#### RECORDS FOR THIS TASK
⁂
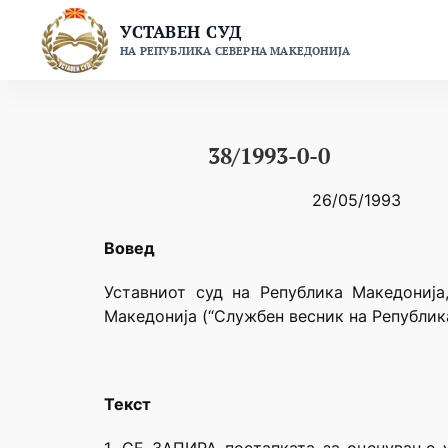
Skip
УСТАВЕН СУД
to
НА РЕПУБЛИКА СЕВЕРНА МАКЕДОНИЈА
content
38/1993-0-0
26/05/1993
Вовед
Уставниот суд на Република Македонија
Македонија (“Службен весник на Република
Текст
⁂
#### WORK REQUEST
Output every record above word for word, omitting any pictures they contain.

#### SOLUTION FOR THIS EXERCISE
Skip
УСТАВЕН СУД
to
НА РЕПУБЛИКА СЕВЕРНА МАКЕДОНИЈА
content
38/1993-0-0
26/05/1993
Вовед
Уставниот суд на Република Македонија
Македонија (“Службен весник на Република
Текст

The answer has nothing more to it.